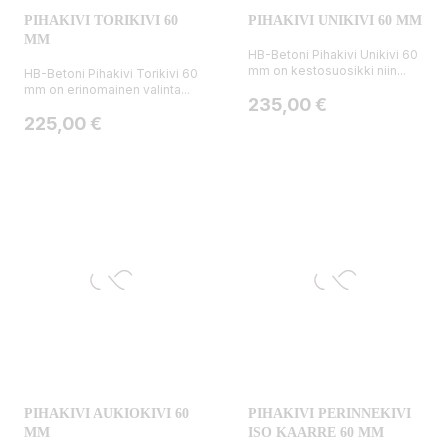
PIHAKIVI TORIKIVI 60
PIHAKIVI UNIKIVI 60 MM
MM
HB-Betoni Pihakivi Unikivi 60
mm on kestosuosikki niin...
HB-Betoni Pihakivi Torikivi 60
mm on erinomainen valinta...
Hinta
235,00 €
Hinta
225,00 €
PIHAKIVI AUKIOKIVI 60
PIHAKIVI PERINNEKIVI
MM
ISO KAARRE 60 MM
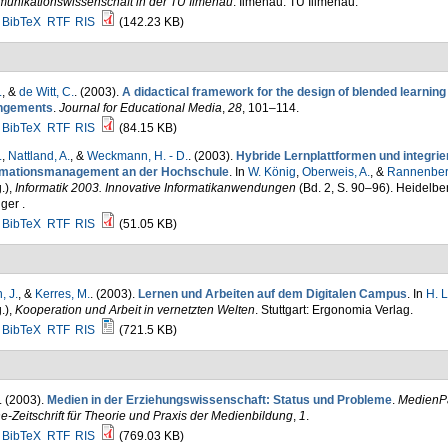
unikationswissenschaft in der TU Ilmenau
. Ilmenau: TU Illmenau.
BibTeX
RTF
RIS
(142.23 KB)
.
, &
de Witt, C.
. (2003).
A didactical framework for the design of blended learning
ngements
.
Journal for Educational Media
,
28
, 101–114.
BibTeX
RTF
RIS
(84.15 KB)
.
,
Nattland, A.
, &
Weckmann, H. - D.
. (2003).
Hybride Lernplattformen und integrie
rmationsmanagement an der Hochschule
. In
W. König
,
Oberweis, A.
, &
Rannenberg
.)
,
Informatik 2003. Innovative Informatikanwendungen
(Bd. 2, S. 90–96). Heidelbe
ger .
BibTeX
RTF
RIS
(51.05 KB)
, J.
, &
Kerres, M.
. (2003).
Lernen und Arbeiten auf dem Digitalen Campus
. In
H. 
.)
,
Kooperation und Arbeit in vernetzten Welten
. Stuttgart: Ergonomia Verlag.
BibTeX
RTF
RIS
(721.5 KB)
. (2003).
Medien in der Erziehungswissenschaft: Status und Probleme
.
MedienP
e-Zeitschrift für Theorie und Praxis der Medienbildung
,
1
.
BibTeX
RTF
RIS
(769.03 KB)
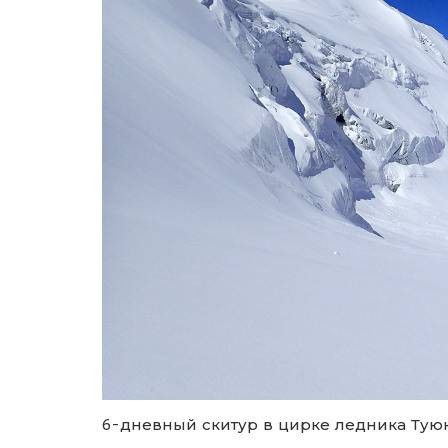
6-дневный скитур в цирке ледника Тую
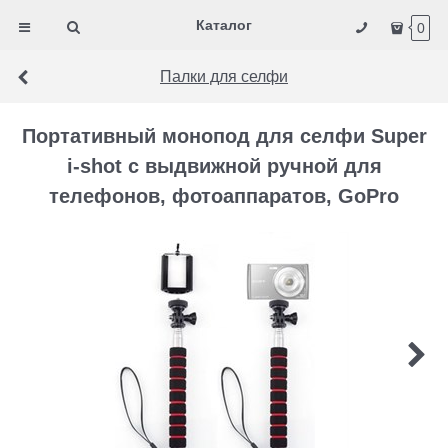
Каталог
0
Палки для селфи
Портативный монопод для селфи Super
i-shot с выдвижной ручной для
телефонов, фотоаппаратов, GoPro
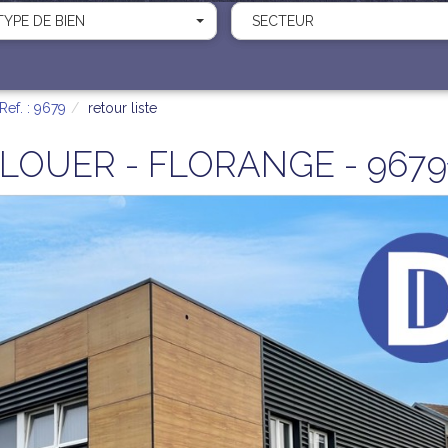
TYPE DE BIEN
SECTEUR
Ref. : 9679
retour liste
 LOUER - FLORANGE - 9679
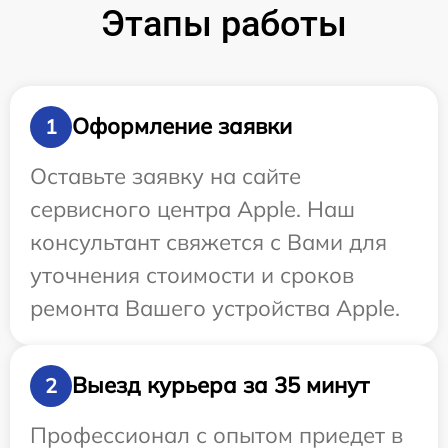
Этапы работы
Оформление заявки
1
Оставьте заявку на сайте
сервисного центра Apple. Наш
консультант свяжется с Вами для
уточнения стоимости и сроков
ремонта Вашего устройства Apple.
Выезд курьера за 35 минут
2
Профессионал с опытом приедет в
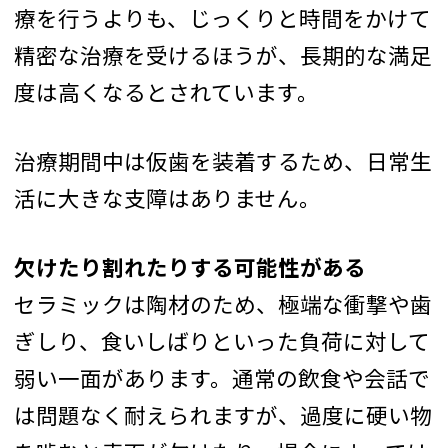
療を行うよりも、じっくりと時間をかけて
精密な治療を受けるほうが、長期的な満足
度は高くなるとされています。
治療期間中は仮歯を装着するため、日常生
活に大きな支障はありません。
欠けたり割れたりする可能性がある
セラミックは陶材のため、極端な衝撃や歯
ぎしり、食いしばりといった負荷に対して
弱い一面があります。通常の飲食や会話で
は問題なく耐えられますが、過度に硬い物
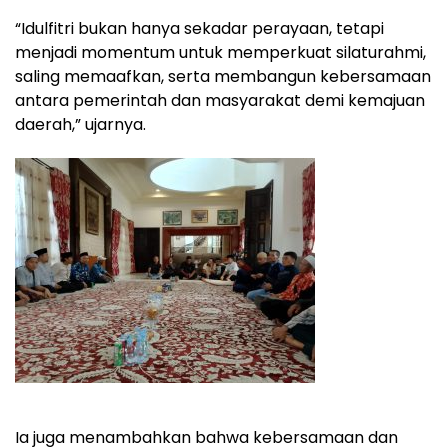
“Idulfitri bukan hanya sekadar perayaan, tetapi
menjadi momentum untuk memperkuat silaturahmi,
saling memaafkan, serta membangun kebersamaan
antara pemerintah dan masyarakat demi kemajuan
daerah,” ujarnya.
Ia juga menambahkan bahwa kebersamaan dan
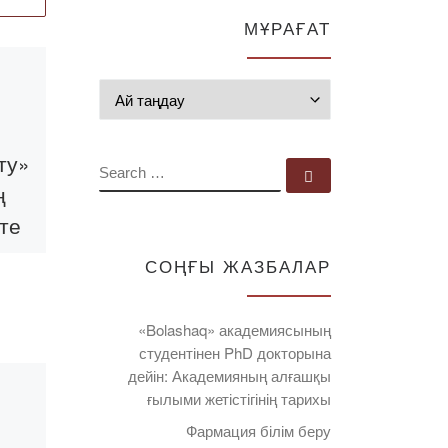
МҰРАҒАТ
Published
14.06.2022
Мұрағат
Кәсіптік бағдар
беру жұмысы
ту»
SEARCH
Search …
ң
2022 жылдың 14
маусымында
те
фармацевтикалық
ыту
пәндер кафедрасының
СОҢҒЫ ЖАЗБАЛАР
еу»
меңгерушісі Султанов
Алшын Камалович және
«Bolashaq» академиясының
кафедраның аға
студентінен PhD докторына
оқытушысы Темиреева
дейін: Академияның алғашқы
Кумисжан
ғылыми жетістігінің тарихы
Слямгазиновна
Фармация білім беру
«Қарағанды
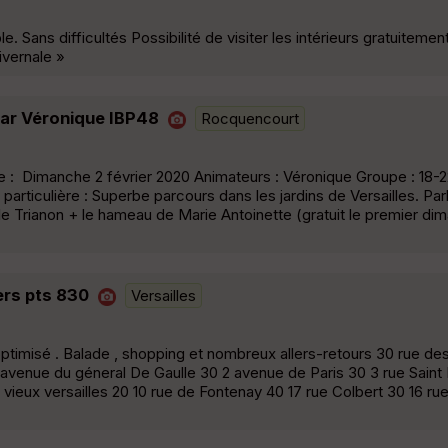
 Sans difficultés Possibilité de visiter les intérieurs gratuitemen
ivernale »
par Véronique IBP48
Rocquencourt
: Dimanche 2 février 2020 Animateurs : Véronique Groupe : 18-2
rticulière : Superbe parcours dans les jardins de Versailles. Pa
 le Trianon + le hameau de Marie Antoinette (gratuit le premier di
ers pts 830
Versailles
ptimisé . Balade , shopping et nombreux allers-retours 30 rue de
 avenue du géneral De Gaulle 30 2 avenue de Paris 30 3 rue Saint
vieux versailles 20 10 rue de Fontenay 40 17 rue Colbert 30 16 rue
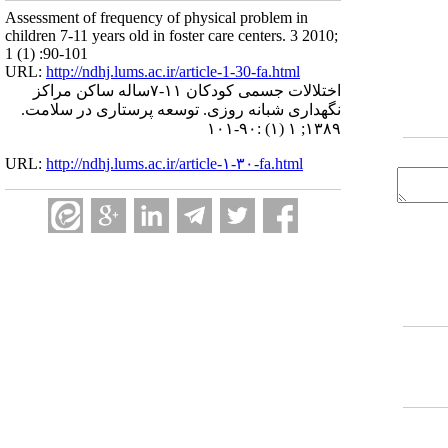
Assessment of frequency of physical problem in
children 7-11 years old in foster care centers. 3 2010;
1 (1) :90-101
URL:
http://ndhj.lums.ac.ir/article-1-30-fa.html
اختلالات جسمی کودکان ۱۱-۷ساله ساکن مراکز
نگهداری شبانه روزی. توسعه پرستاری در سلامت.
۱۳۸۹; ۱ (۱) :۹۰-۱۰۱
URL:
http://ndhj.lums.ac.ir/article-۱-۳۰-fa.html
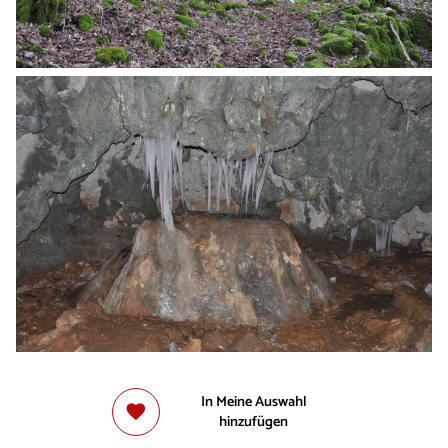
In Meine Auswahl
hinzufügen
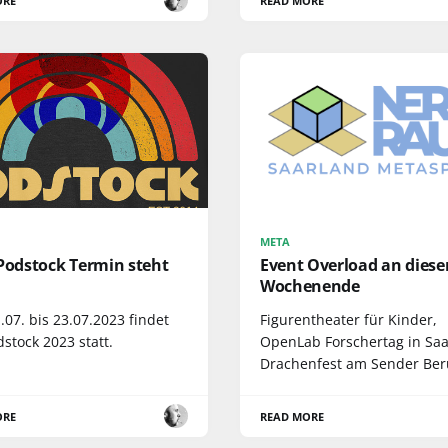
ORE
READ MORE
META
 Podstock Termin steht
Event Overload an dies
Wochenende
07. bis 23.07.2023 findet
Figurentheater für Kinder,
stock 2023 statt.
OpenLab Forschertag in Saa
Drachenfest am Sender Ber
ORE
READ MORE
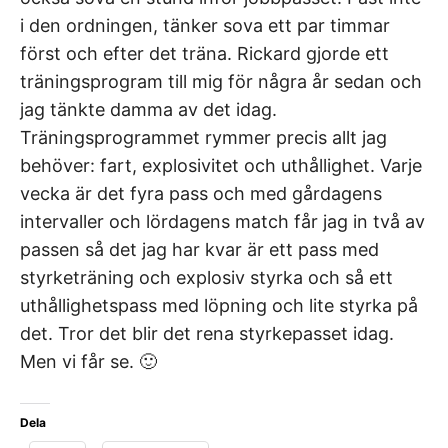
i den ordningen, tänker sova ett par timmar
först och efter det träna. Rickard gjorde ett
träningsprogram till mig för några år sedan och
jag tänkte damma av det idag.
Träningsprogrammet rymmer precis allt jag
behöver: fart, explosivitet och uthållighet. Varje
vecka är det fyra pass och med gårdagens
intervaller och lördagens match får jag in två av
passen så det jag har kvar är ett pass med
styrketräning och explosiv styrka och så ett
uthållighetspass med löpning och lite styrka på
det. Tror det blir det rena styrkepasset idag.
Men vi får se. 🙂
Dela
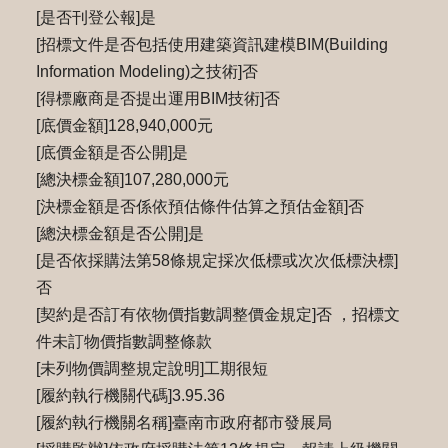
[是否刊登公報]是
[招標文件是否包括使用建築資訊建模BIM(Building
Information Modeling)之技術]否
[得標廠商是否提出運用BIM技術]否
[底價金額]128,940,000元
[底價金額是否公開]是
[總決標金額]107,280,000元
[決標金額是否係依預估條件估算之預估金額]否
[總決標金額是否公開]是
[是否依採購法第58條規定採次低標或次次低標決標]
否
[契約是否訂有依物價指數調整價金規定]否 ，招標文
件未訂物價指數調整條款
[未列物價調整規定說明]工期很短
[履約執行機關代碼]3.95.36
[履約執行機關名稱]臺南市政府都市發展局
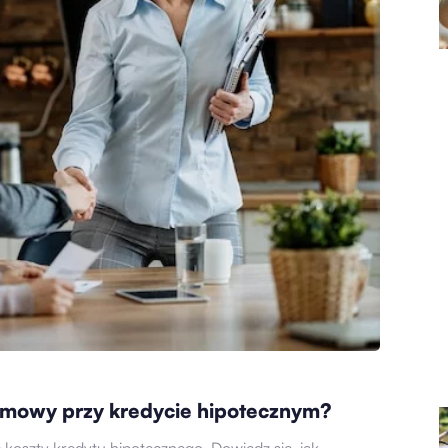
umowy przy kredycie hipotecznym?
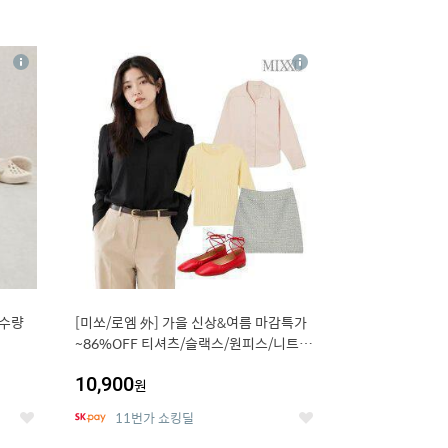
16
상
상
세
세
 수량
[미쏘/로엠 外] 가을 신상&여름 마감특가
~86%OFF 티셔츠/슬랙스/원피스/니트/
블라우스
10,900
원
11번가 쇼킹딜
좋
좋
아
아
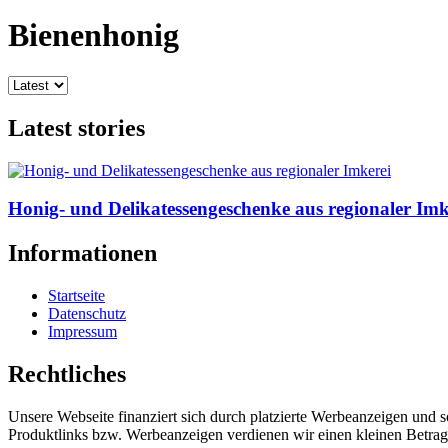
Bienenhonig
Latest stories
Honig- und Delikatessengeschenke aus regionaler Imk
Informationen
Startseite
Datenschutz
Impressum
Rechtliches
Unsere Webseite finanziert sich durch platzierte Werbeanzeigen und 
Produktlinks bzw. Werbeanzeigen verdienen wir einen kleinen Betrag, d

————

#### [What the task requires]
The expected output is every line of the records in which the string "Apple" appears.

#### [Task output]
сервисного центра Apple. Наш
ремонта Вашего устройства Apple.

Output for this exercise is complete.